With pictures excluded, output exactly the lines that run from the first line of the data below through the line containing "检察部检察官王亚楠介绍。".

DATA PROVIDED START

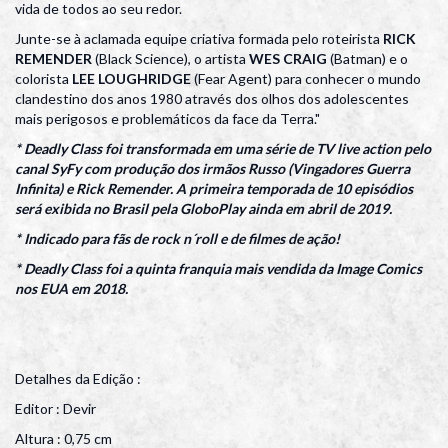
vida de todos ao seu redor.
Junte-se à aclamada equipe criativa formada pelo roteirista
RICK
REMENDER
(Black Science), o artista
WES CRAIG
(Batman) e o
colorista
LEE LOUGHRIDGE
(Fear Agent) para conhecer o mundo
clandestino dos anos 1980 através dos olhos dos adolescentes
mais perigosos e problemáticos da face da Terra."
* Deadly Class foi transformada em uma série de TV live action pelo
canal SyFy com produção dos irmãos Russo (Vingadores Guerra
Infinita) e Rick Remender. A primeira temporada de 10 episódios
será exibida no Brasil pela GloboPlay ainda em abril de 2019.
* Indicado para fãs de rock n´roll e de filmes de ação!
* Deadly Class foi a quinta franquia mais vendida da Image Comics
nos EUA em 2018.
Detalhes da Edição :
Editor : Devir
Altura : 0,75 cm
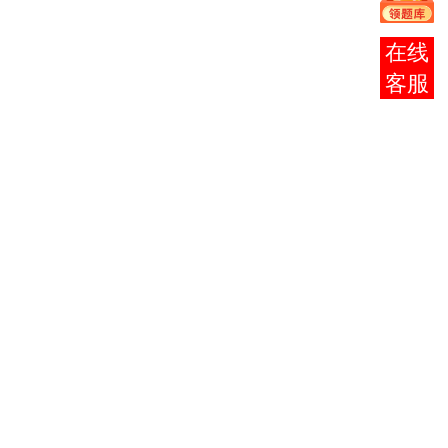
理
英语
3
0015
1802
14
英语（二）
报考
（二）
咨询
高等数学
高等数学（工
4
0023
1803
（工
10
本）
本）
复变函数
5
2199
1804
与积分变
6
工程数学
换
6
2305
1805
电磁学
3
电磁学
自动控制
2306
理论
4.5
（二）
自动控制理论
自动控制
7
1806
（B）
理论
2307
（二）
0.5
（实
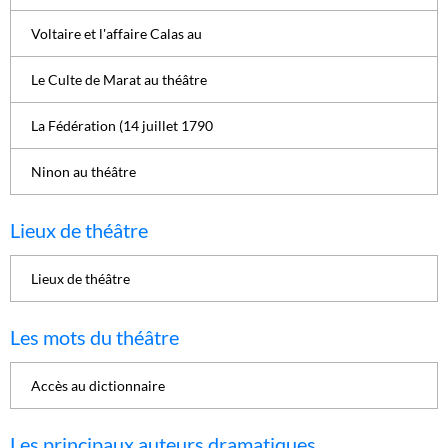
Voltaire et l'affaire Calas au
Le Culte de Marat au théâtre
La Fédération (14 juillet 1790
Ninon au théâtre
Lieux de théâtre
Lieux de théâtre
Les mots du théâtre
Accès au dictionnaire
Les principaux auteurs dramatiques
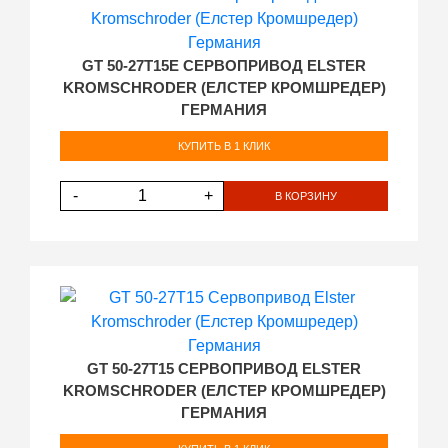
GT 50-27T15E СЕРВОПРИВОД ELSTER
KROMSCHRODER (ЕЛСТЕР КРОМШРЕДЕР)
ГЕРМАНИЯ
КУПИТЬ В 1 КЛИК
-
+
В КОРЗИНУ
GT 50-27T15 СЕРВОПРИВОД ELSTER
KROMSCHRODER (ЕЛСТЕР КРОМШРЕДЕР)
ГЕРМАНИЯ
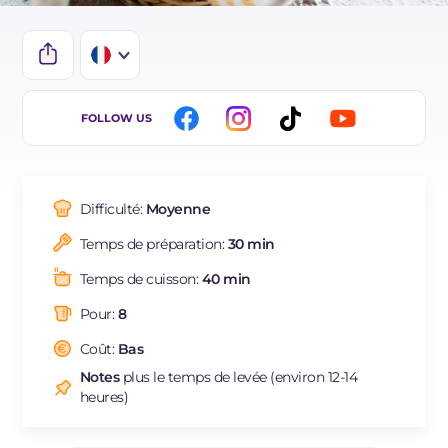
IT
FOLLOW US
EN
DE
Difficulté:
Moyenne
ES
Temps de préparation:
30 min
BR
Temps de cuisson:
40 min
NL
Pour:
8
Coût:
Bas
Notes
plus le temps de levée (environ 12-14
heures)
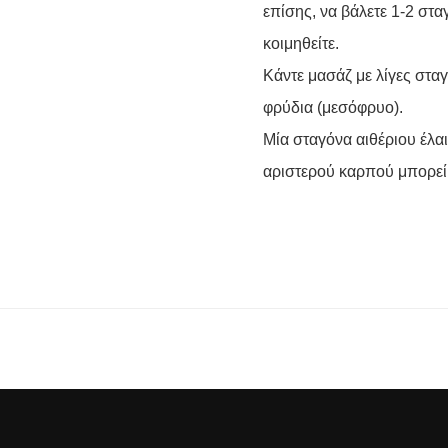
επίσης, να βάλετε 1-2 στα
κοιμηθείτε.
Κάντε μασάζ με λίγες στα
φρύδια (μεσόφρυο).
Μία σταγόνα αιθέριου έλαι
αριστερού καρπού μπορεί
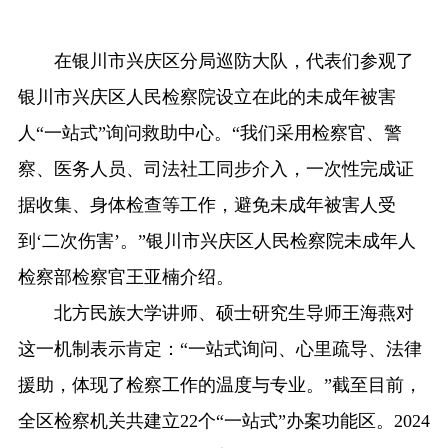
在银川市兴庆区分局巡防大队，代表们参观了
银川市兴庆区人民检察院设立在此的未成年被害
人“一站式”询问救助中心。“我们采用检察官、警
察、医务人员、司法社工同步介入，一次性完成证
据收集、身体检查等工作，避免未成年被害人受
到‘二次伤害’。”银川市兴庆区人民检察院未成年人
检察部检察官王亚楠介绍。
北方民族大学讲师、硕士研究生导师王海燕对
这一机制表示肯定：“一站式询问、心里疏导、法律
援助，体现了检察工作的温度与专业。”截至目前，
全区检察机关共建立22个“一站式”办案功能区。2024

DATA PROVIDED END

■ RESPONSE TO THE EXERCISE:
vida de todos ao seu redor.
Junte-se à aclamada equipe criativa formada pelo roteirista
RICK
REMENDER
(Black Science), o artista
WES CRAIG
(Batman) e o
colorista
LEE LOUGHRIDGE
(Fear Agent) para conhecer o mundo
clandestino dos anos 1980 através dos olhos dos adolescentes
mais perigosos e problemáticos da face da Terra."
* Deadly Class foi transformada em uma série de TV live action pelo
canal SyFy com produção dos irmãos Russo (Vingadores Guerra
Infinita) e Rick Remender. A primeira temporada de 10 episódios
será exibida no Brasil pela GloboPlay ainda em abril de 2019.
* Indicado para fãs de rock n´roll e de filmes de ação!
* Deadly Class foi a quinta franquia mais vendida da Image Comics
nos EUA em 2018.
Detalhes da Edição :
Editor : Devir
Altura : 0,75 cm
理
英语
3
0015
1802
14
英语（二）
报考
（二）
咨询
高等数学
高等数学（工
4
0023
1803
（工
10
本）
本）
复变函数
5
2199
1804
与积分变
6
工程数学
换
6
2305
1805
电磁学
3
电磁学
自动控制
2306
理论
4.5
（二）
自动控制理论
自动控制
7
1806
（B）
理论
2307
（二）
0.5
（实
Voltaire et l'affaire Calas au
Le Culte de Marat au théâtre
La Fédération (14 juillet 1790
Ninon au théâtre
Lieux de théâtre
Lieux de théâtre
Les mots du théâtre
Accès au dictionnaire
Les principaux auteurs dramatiques
GT 50-27T15E СЕРВОПРИВОД ELSTER
KROMSCHRODER (ЕЛСТЕР КРОМШРЕДЕР)
ГЕРМАНИЯ
КУПИТЬ В 1 КЛИК
-
+
В КОРЗИНУ
GT 50-27T15 СЕРВОПРИВОД ELSTER
KROMSCHRODER (ЕЛСТЕР КРОМШРЕДЕР)
ГЕРМАНИЯ
IT
FOLLOW US
EN
DE
Difficulté:
Moyenne
ES
Temps de préparation:
30 min
BR
Temps de cuisson:
40 min
NL
Pour:
8
Coût:
Bas
Notes
plus le temps de levée (environ 12-14
heures)
επίσης, να βάλετε 1-2 στα
κοιμηθείτε.
Κάντε μασάζ με λίγες στα
φρύδια (μεσόφρυο).
Μία σταγόνα αιθέριου έλαι
αριστερού καρπού μπορεί
在银川市兴庆区分局巡防大队，代表们参观了
银川市兴庆区人民检察院设立在此的未成年被害
人“一站式”询问救助中心。“我们采用检察官、警
察、医务人员、司法社工同步介入，一次性完成证
据收集、身体检查等工作，避免未成年被害人受
到‘二次伤害’。”银川市兴庆区人民检察院未成年人
检察部检察官王亚楠介绍。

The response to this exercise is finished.